:: Your assignment ::
Repeat the material exactly, every line of it.

:: Data listing ::
--------------------
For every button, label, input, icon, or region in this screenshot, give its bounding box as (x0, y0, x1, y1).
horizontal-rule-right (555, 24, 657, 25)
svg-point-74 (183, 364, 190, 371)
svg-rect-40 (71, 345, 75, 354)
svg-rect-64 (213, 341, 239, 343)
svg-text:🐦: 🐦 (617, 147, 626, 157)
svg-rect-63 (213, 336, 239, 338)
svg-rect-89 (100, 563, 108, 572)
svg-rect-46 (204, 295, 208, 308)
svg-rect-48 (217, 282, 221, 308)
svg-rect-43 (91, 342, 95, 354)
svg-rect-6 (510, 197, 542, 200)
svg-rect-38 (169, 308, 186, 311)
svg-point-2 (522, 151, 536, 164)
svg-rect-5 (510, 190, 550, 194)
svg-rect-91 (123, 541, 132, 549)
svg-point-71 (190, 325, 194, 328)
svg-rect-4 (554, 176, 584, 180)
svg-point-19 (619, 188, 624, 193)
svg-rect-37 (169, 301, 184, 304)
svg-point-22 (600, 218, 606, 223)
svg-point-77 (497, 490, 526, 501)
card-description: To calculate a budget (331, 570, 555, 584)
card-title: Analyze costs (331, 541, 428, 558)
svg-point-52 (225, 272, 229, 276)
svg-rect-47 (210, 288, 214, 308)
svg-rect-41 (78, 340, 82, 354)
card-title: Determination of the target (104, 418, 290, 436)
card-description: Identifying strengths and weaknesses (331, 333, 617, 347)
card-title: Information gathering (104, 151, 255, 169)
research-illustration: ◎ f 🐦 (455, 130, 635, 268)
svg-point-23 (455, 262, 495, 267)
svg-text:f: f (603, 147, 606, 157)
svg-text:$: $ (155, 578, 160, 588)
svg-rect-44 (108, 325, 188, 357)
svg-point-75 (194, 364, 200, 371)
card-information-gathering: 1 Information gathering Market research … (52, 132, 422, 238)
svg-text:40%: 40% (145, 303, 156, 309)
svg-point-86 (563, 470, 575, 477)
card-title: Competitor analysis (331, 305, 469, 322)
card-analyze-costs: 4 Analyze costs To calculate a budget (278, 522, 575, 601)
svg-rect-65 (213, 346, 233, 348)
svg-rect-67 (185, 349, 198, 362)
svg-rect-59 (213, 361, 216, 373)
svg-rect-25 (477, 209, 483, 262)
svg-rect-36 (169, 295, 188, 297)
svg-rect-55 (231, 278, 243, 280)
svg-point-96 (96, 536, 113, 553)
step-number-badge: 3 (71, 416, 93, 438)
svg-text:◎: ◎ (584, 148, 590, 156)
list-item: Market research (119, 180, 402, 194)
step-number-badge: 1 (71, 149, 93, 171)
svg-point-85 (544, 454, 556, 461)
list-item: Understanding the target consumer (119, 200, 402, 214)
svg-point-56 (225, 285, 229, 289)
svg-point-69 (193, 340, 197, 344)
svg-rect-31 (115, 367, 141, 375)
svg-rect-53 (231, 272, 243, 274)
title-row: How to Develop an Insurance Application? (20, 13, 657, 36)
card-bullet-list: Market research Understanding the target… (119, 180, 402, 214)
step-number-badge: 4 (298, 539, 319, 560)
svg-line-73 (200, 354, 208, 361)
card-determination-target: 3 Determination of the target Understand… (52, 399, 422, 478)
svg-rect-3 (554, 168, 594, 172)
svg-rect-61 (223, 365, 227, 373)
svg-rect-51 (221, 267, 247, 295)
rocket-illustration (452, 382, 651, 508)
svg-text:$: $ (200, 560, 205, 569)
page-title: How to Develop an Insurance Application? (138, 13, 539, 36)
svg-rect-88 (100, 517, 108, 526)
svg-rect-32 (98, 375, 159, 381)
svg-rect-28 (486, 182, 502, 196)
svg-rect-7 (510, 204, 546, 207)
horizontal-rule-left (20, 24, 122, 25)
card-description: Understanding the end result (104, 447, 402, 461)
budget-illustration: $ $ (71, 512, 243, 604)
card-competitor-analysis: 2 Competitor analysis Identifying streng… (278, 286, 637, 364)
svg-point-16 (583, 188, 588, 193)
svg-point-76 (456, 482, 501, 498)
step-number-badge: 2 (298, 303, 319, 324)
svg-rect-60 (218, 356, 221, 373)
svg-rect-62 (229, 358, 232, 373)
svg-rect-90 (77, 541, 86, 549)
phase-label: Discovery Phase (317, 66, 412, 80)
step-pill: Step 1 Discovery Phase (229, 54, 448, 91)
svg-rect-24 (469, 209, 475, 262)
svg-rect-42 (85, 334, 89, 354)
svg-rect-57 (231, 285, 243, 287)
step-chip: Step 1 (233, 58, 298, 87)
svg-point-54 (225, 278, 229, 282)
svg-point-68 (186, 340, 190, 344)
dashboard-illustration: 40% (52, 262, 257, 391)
--------------------
:: Expected answer ::
For every button, label, input, icon, or region in this screenshot, give its bounding box as (x0, y0, x1, y1).
horizontal-rule-right (555, 24, 657, 25)
svg-point-74 (183, 364, 190, 371)
svg-rect-40 (71, 345, 75, 354)
svg-rect-64 (213, 341, 239, 343)
svg-text:🐦: 🐦 (617, 147, 626, 157)
svg-rect-63 (213, 336, 239, 338)
svg-rect-89 (100, 563, 108, 572)
svg-rect-46 (204, 295, 208, 308)
svg-rect-48 (217, 282, 221, 308)
svg-rect-43 (91, 342, 95, 354)
svg-rect-6 (510, 197, 542, 200)
svg-rect-38 (169, 308, 186, 311)
svg-point-2 (522, 151, 536, 164)
svg-rect-5 (510, 190, 550, 194)
svg-rect-91 (123, 541, 132, 549)
svg-point-71 (190, 325, 194, 328)
svg-rect-4 (554, 176, 584, 180)
svg-point-19 (619, 188, 624, 193)
svg-rect-37 (169, 301, 184, 304)
svg-point-22 (600, 218, 606, 223)
svg-point-77 (497, 490, 526, 501)
card-description: To calculate a budget (331, 570, 555, 584)
card-title: Analyze costs (331, 541, 428, 558)
svg-point-52 (225, 272, 229, 276)
svg-rect-47 (210, 288, 214, 308)
svg-rect-41 (78, 340, 82, 354)
card-title: Determination of the target (104, 418, 290, 436)
card-description: Identifying strengths and weaknesses (331, 333, 617, 347)
card-title: Information gathering (104, 151, 255, 169)
research-illustration: ◎ f 🐦 (455, 130, 635, 268)
svg-point-23 (455, 262, 495, 267)
svg-text:f: f (603, 147, 606, 157)
svg-text:$: $ (155, 578, 160, 588)
svg-rect-44 (108, 325, 188, 357)
svg-point-75 (194, 364, 200, 371)
card-information-gathering: 1 Information gathering Market research … (52, 132, 422, 238)
svg-text:40%: 40% (145, 303, 156, 309)
svg-point-86 (563, 470, 575, 477)
card-title: Competitor analysis (331, 305, 469, 322)
card-analyze-costs: 4 Analyze costs To calculate a budget (278, 522, 575, 601)
svg-rect-65 (213, 346, 233, 348)
svg-rect-67 (185, 349, 198, 362)
svg-rect-59 (213, 361, 216, 373)
svg-rect-25 (477, 209, 483, 262)
svg-rect-36 (169, 295, 188, 297)
svg-rect-55 (231, 278, 243, 280)
svg-point-96 (96, 536, 113, 553)
step-number-badge: 3 (71, 416, 93, 438)
svg-text:◎: ◎ (584, 148, 590, 156)
list-item: Market research (119, 180, 402, 194)
step-number-badge: 1 (71, 149, 93, 171)
svg-point-85 (544, 454, 556, 461)
list-item: Understanding the target consumer (119, 200, 402, 214)
svg-point-56 (225, 285, 229, 289)
svg-point-69 (193, 340, 197, 344)
svg-rect-31 (115, 367, 141, 375)
svg-rect-53 (231, 272, 243, 274)
title-row: How to Develop an Insurance Application? (20, 13, 657, 36)
card-bullet-list: Market research Understanding the target… (119, 180, 402, 214)
step-number-badge: 4 (298, 539, 319, 560)
svg-line-73 (200, 354, 208, 361)
card-determination-target: 3 Determination of the target Understand… (52, 399, 422, 478)
svg-rect-3 (554, 168, 594, 172)
svg-rect-61 (223, 365, 227, 373)
svg-rect-51 (221, 267, 247, 295)
rocket-illustration (452, 382, 651, 508)
svg-text:$: $ (200, 560, 205, 569)
page-title: How to Develop an Insurance Application? (138, 13, 539, 36)
svg-rect-88 (100, 517, 108, 526)
svg-rect-32 (98, 375, 159, 381)
svg-rect-28 (486, 182, 502, 196)
svg-rect-7 (510, 204, 546, 207)
horizontal-rule-left (20, 24, 122, 25)
card-description: Understanding the end result (104, 447, 402, 461)
budget-illustration: $ $ (71, 512, 243, 604)
card-competitor-analysis: 2 Competitor analysis Identifying streng… (278, 286, 637, 364)
svg-point-16 (583, 188, 588, 193)
svg-point-76 (456, 482, 501, 498)
step-number-badge: 2 (298, 303, 319, 324)
svg-rect-60 (218, 356, 221, 373)
svg-rect-62 (229, 358, 232, 373)
svg-rect-90 (77, 541, 86, 549)
phase-label: Discovery Phase (317, 66, 412, 80)
step-pill: Step 1 Discovery Phase (229, 54, 448, 91)
svg-rect-24 (469, 209, 475, 262)
svg-rect-42 (85, 334, 89, 354)
svg-rect-57 (231, 285, 243, 287)
step-chip: Step 1 (233, 58, 298, 87)
svg-point-54 (225, 278, 229, 282)
svg-point-68 (186, 340, 190, 344)
dashboard-illustration: 40% (52, 262, 257, 391)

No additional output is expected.